__Task to complete__
Keeping each word and mark in place, write out the full listing once more.

__Data listing__
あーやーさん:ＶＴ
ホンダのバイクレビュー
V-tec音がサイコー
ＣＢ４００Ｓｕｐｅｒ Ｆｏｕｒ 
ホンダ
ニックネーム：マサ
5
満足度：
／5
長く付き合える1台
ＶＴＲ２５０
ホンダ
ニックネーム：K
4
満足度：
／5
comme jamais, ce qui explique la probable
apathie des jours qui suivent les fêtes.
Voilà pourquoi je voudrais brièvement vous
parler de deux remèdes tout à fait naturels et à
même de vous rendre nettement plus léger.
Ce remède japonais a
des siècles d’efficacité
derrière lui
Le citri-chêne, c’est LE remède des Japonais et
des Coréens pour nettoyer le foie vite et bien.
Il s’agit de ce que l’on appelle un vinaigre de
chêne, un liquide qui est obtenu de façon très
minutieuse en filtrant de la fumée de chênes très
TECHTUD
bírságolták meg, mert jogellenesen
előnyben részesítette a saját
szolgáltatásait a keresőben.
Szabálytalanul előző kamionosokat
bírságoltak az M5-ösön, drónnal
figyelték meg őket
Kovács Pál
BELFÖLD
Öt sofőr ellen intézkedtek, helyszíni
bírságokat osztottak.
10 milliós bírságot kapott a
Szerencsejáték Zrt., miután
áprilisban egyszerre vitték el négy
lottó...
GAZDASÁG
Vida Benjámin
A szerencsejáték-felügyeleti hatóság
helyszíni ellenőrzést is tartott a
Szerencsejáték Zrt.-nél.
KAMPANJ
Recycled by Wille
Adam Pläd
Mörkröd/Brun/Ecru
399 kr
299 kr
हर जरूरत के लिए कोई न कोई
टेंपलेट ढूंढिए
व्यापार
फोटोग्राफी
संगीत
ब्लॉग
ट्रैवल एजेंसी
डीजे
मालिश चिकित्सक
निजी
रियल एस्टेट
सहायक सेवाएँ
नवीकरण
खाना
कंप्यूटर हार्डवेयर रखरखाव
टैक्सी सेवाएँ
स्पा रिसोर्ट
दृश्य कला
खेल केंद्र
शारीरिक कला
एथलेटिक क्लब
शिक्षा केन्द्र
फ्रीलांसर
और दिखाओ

__Solution to this task__
あーやーさん:ＶＴ
ホンダのバイクレビュー
V-tec音がサイコー
ＣＢ４００Ｓｕｐｅｒ Ｆｏｕｒ 
ホンダ
ニックネーム：マサ
5
満足度：
／5
長く付き合える1台
ＶＴＲ２５０
ホンダ
ニックネーム：K
4
満足度：
／5
comme jamais, ce qui explique la probable
apathie des jours qui suivent les fêtes.
Voilà pourquoi je voudrais brièvement vous
parler de deux remèdes tout à fait naturels et à
même de vous rendre nettement plus léger.
Ce remède japonais a
des siècles d’efficacité
derrière lui
Le citri-chêne, c’est LE remède des Japonais et
des Coréens pour nettoyer le foie vite et bien.
Il s’agit de ce que l’on appelle un vinaigre de
chêne, un liquide qui est obtenu de façon très
minutieuse en filtrant de la fumée de chênes très
TECHTUD
bírságolták meg, mert jogellenesen
előnyben részesítette a saját
szolgáltatásait a keresőben.
Szabálytalanul előző kamionosokat
bírságoltak az M5-ösön, drónnal
figyelték meg őket
Kovács Pál
BELFÖLD
Öt sofőr ellen intézkedtek, helyszíni
bírságokat osztottak.
10 milliós bírságot kapott a
Szerencsejáték Zrt., miután
áprilisban egyszerre vitték el négy
lottó...
GAZDASÁG
Vida Benjámin
A szerencsejáték-felügyeleti hatóság
helyszíni ellenőrzést is tartott a
Szerencsejáték Zrt.-nél.
KAMPANJ
Recycled by Wille
Adam Pläd
Mörkröd/Brun/Ecru
399 kr
299 kr
हर जरूरत के लिए कोई न कोई
टेंपलेट ढूंढिए
व्यापार
फोटोग्राफी
संगीत
ब्लॉग
ट्रैवल एजेंसी
डीजे
मालिश चिकित्सक
निजी
रियल एस्टेट
सहायक सेवाएँ
नवीकरण
खाना
कंप्यूटर हार्डवेयर रखरखाव
टैक्सी सेवाएँ
स्पा रिसोर्ट
दृश्य कला
खेल केंद्र
शारीरिक कला
एथलेटिक क्लब
शिक्षा केन्द्र
फ्रीलांसर
और दिखाओ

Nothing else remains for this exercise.